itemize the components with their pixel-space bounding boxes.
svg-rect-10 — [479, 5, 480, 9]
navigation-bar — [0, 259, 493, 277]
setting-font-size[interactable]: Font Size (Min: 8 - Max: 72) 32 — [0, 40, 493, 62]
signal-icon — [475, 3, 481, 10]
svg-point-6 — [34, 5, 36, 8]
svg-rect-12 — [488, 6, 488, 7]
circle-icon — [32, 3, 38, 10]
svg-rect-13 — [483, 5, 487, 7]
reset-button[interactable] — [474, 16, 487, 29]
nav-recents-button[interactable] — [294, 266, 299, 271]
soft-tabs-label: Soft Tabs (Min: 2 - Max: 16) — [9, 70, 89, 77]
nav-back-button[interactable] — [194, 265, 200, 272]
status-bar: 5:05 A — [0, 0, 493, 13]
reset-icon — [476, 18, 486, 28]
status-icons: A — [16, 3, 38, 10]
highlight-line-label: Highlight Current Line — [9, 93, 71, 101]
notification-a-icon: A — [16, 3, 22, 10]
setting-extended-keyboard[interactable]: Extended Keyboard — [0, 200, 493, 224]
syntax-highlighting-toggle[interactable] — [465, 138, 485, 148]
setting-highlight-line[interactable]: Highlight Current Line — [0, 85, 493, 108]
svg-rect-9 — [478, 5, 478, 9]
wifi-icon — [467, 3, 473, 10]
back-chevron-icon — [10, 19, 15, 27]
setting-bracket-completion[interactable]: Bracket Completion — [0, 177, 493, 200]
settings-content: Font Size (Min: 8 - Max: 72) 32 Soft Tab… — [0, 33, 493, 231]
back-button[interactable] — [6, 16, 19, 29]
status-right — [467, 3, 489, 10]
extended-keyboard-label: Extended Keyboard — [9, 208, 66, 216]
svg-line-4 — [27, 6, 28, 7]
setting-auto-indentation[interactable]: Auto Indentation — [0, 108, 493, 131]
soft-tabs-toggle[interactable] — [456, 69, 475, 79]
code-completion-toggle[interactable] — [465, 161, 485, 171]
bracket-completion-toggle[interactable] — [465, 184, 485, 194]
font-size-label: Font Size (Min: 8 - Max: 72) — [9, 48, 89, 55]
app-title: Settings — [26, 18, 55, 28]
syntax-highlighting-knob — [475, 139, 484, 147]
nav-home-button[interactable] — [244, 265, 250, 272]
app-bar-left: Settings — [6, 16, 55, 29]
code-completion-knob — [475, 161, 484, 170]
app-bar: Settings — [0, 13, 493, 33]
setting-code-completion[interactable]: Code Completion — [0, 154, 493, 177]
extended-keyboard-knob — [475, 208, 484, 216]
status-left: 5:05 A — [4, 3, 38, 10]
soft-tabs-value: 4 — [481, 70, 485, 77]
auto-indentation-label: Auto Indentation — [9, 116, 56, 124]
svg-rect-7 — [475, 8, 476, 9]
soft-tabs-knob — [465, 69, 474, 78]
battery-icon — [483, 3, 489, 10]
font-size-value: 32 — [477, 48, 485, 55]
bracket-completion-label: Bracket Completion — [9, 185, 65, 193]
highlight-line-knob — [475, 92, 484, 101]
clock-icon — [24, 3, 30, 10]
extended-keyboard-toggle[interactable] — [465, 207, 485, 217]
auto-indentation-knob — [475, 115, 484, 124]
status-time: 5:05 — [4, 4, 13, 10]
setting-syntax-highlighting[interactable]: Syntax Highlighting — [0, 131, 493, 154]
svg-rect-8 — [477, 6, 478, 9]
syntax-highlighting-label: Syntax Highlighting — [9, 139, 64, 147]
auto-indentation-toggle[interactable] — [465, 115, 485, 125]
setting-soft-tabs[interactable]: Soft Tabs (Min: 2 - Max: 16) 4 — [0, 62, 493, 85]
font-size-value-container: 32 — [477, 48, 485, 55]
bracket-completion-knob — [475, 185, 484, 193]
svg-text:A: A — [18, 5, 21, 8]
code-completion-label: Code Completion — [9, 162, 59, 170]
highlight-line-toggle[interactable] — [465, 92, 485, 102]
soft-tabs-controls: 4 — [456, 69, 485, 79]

• [Assignment] The entries shown above should be duplicated exactly.

• [Task result]
itemize the components with their pixel-space bounding boxes.
svg-rect-10 — [479, 5, 480, 9]
navigation-bar — [0, 259, 493, 277]
setting-font-size[interactable]: Font Size (Min: 8 - Max: 72) 32 — [0, 40, 493, 62]
signal-icon — [475, 3, 481, 10]
svg-point-6 — [34, 5, 36, 8]
svg-rect-12 — [488, 6, 488, 7]
circle-icon — [32, 3, 38, 10]
svg-rect-13 — [483, 5, 487, 7]
reset-button[interactable] — [474, 16, 487, 29]
nav-recents-button[interactable] — [294, 266, 299, 271]
soft-tabs-label: Soft Tabs (Min: 2 - Max: 16) — [9, 70, 89, 77]
nav-back-button[interactable] — [194, 265, 200, 272]
status-bar: 5:05 A — [0, 0, 493, 13]
reset-icon — [476, 18, 486, 28]
status-icons: A — [16, 3, 38, 10]
highlight-line-label: Highlight Current Line — [9, 93, 71, 101]
notification-a-icon: A — [16, 3, 22, 10]
setting-extended-keyboard[interactable]: Extended Keyboard — [0, 200, 493, 224]
syntax-highlighting-toggle[interactable] — [465, 138, 485, 148]
setting-highlight-line[interactable]: Highlight Current Line — [0, 85, 493, 108]
svg-rect-9 — [478, 5, 478, 9]
wifi-icon — [467, 3, 473, 10]
back-chevron-icon — [10, 19, 15, 27]
setting-bracket-completion[interactable]: Bracket Completion — [0, 177, 493, 200]
settings-content: Font Size (Min: 8 - Max: 72) 32 Soft Tab… — [0, 33, 493, 231]
back-button[interactable] — [6, 16, 19, 29]
status-right — [467, 3, 489, 10]
extended-keyboard-label: Extended Keyboard — [9, 208, 66, 216]
svg-line-4 — [27, 6, 28, 7]
setting-auto-indentation[interactable]: Auto Indentation — [0, 108, 493, 131]
soft-tabs-toggle[interactable] — [456, 69, 475, 79]
code-completion-toggle[interactable] — [465, 161, 485, 171]
bracket-completion-toggle[interactable] — [465, 184, 485, 194]
font-size-label: Font Size (Min: 8 - Max: 72) — [9, 48, 89, 55]
app-title: Settings — [26, 18, 55, 28]
syntax-highlighting-knob — [475, 139, 484, 147]
nav-home-button[interactable] — [244, 265, 250, 272]
app-bar-left: Settings — [6, 16, 55, 29]
code-completion-knob — [475, 161, 484, 170]
app-bar: Settings — [0, 13, 493, 33]
setting-code-completion[interactable]: Code Completion — [0, 154, 493, 177]
extended-keyboard-knob — [475, 208, 484, 216]
status-left: 5:05 A — [4, 3, 38, 10]
soft-tabs-value: 4 — [481, 70, 485, 77]
auto-indentation-label: Auto Indentation — [9, 116, 56, 124]
svg-rect-7 — [475, 8, 476, 9]
soft-tabs-knob — [465, 69, 474, 78]
battery-icon — [483, 3, 489, 10]
font-size-value: 32 — [477, 48, 485, 55]
bracket-completion-label: Bracket Completion — [9, 185, 65, 193]
highlight-line-knob — [475, 92, 484, 101]
clock-icon — [24, 3, 30, 10]
extended-keyboard-toggle[interactable] — [465, 207, 485, 217]
auto-indentation-knob — [475, 115, 484, 124]
status-time: 5:05 — [4, 4, 13, 10]
setting-syntax-highlighting[interactable]: Syntax Highlighting — [0, 131, 493, 154]
svg-rect-8 — [477, 6, 478, 9]
syntax-highlighting-label: Syntax Highlighting — [9, 139, 64, 147]
auto-indentation-toggle[interactable] — [465, 115, 485, 125]
setting-soft-tabs[interactable]: Soft Tabs (Min: 2 - Max: 16) 4 — [0, 62, 493, 85]
font-size-value-container: 32 — [477, 48, 485, 55]
bracket-completion-knob — [475, 185, 484, 193]
svg-text:A: A — [18, 5, 21, 8]
code-completion-label: Code Completion — [9, 162, 59, 170]
highlight-line-toggle[interactable] — [465, 92, 485, 102]
soft-tabs-controls: 4 — [456, 69, 485, 79]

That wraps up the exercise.